10.7.1 Routing Cache
Whenever IP routing, you must first check if there is a matching route in the routing cache. If there is no matching route in the routing cache, you have to find routing from the Forwarding Information Database. If there is no route there, the IP package will send failed and inform the application. If routing in the Forwarding Information Database is found in the routing cache, you will generate a new item for some routes and added to the routing cache. The routing cache is a table (IP_RT_HASH_TABLE), which includes a pointer to the RTABLE data structure chain. The HASH function uses the least most important two bytes in the IP address to index from the routing table. These two bytes are different from the best HASH value provided by the purpose. The first RTABLE item contains routing information, the destination IP address, used to reach the network device of the IP address, the maximum value of the information size, and the like. It also has a Reference Count, a usage country and a last time information (in Jiffies). Reference Count After each route is increased, the number of network connections used to display the route. It decreases when the application stops using the route. Useage count increases during each lookup route to sort the RTABLE item in its HASH chain. The last time information for all items in the routing cache will be periodically checked to determine if RTABLE is already old. If a certain route is not used recently, discard it from the routing cache. Since routing in the routing cache is in an orderly, the common route will be ranked in front of the HASH chain. This means finding these routes more quickly. 10.7.2 The Forwarding Information Database
Figure 10.5: The Forwarding Information Database
Forwarding Information Database (shown in Figure 10.5) contains IP routing on the current time of the current system. It is a very complex data structure, despite reasonable and effective arrangements, it is still not a fast database. In particular, you will be very slow when you look at the IP package for each of this database. This is why you want to use routing cache: Accelerate the transfer of IP packets with known good routes. The routing in the routing cache is derived from the Forwarding Information Database.
Each IP subnet describes a FIB_ZONE structure. The FIB_ZONE HASH table points to these structures. The Hash index is derived from the IP subnet mask. All routing to the same subnet is described by the FIB_NODE and FIB_INFO structure, which queues in the FZ_LIST of each FIB_ZONE structure.
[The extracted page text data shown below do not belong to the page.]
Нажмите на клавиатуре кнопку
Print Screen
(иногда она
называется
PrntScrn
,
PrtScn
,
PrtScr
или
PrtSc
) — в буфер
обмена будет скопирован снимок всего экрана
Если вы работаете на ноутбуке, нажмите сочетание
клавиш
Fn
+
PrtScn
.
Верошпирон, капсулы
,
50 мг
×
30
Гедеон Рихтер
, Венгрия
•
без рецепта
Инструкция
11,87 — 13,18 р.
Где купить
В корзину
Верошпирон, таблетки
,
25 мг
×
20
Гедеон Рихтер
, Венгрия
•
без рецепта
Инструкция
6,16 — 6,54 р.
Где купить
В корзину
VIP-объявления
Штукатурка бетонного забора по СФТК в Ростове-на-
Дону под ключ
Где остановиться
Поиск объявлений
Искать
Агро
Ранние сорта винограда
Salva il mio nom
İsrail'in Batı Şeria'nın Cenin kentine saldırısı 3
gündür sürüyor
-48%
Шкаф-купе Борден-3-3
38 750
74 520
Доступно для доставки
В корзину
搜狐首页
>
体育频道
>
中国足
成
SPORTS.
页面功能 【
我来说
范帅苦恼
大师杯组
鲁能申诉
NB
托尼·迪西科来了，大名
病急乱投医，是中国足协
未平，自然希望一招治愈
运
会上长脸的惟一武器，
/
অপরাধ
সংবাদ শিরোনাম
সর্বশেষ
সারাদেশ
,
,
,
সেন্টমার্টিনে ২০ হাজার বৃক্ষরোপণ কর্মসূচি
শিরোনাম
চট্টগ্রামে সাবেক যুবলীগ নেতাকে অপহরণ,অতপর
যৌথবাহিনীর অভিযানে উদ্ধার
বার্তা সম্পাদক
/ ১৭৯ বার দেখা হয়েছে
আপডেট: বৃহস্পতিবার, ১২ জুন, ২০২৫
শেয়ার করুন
If the number of routes in this subnet increases, a Hash table is generated so that the lookup FIB_NODE structure is easier.
There are multiple routes to the same subnet, which may pass through one of the plurality of gateways. The IP routing layer does not allow with the same gateway to have more than one route to one subnet. In other words, if there are multiple routes to the same subnet, each route must be used to use a different gateway. There is a metric structure associated with each route. It is used to measure how excellent in this route. A route METRIC is essentially its number of IP subnets passing before arriving at the target subnet. The larger the metric, the worse the route.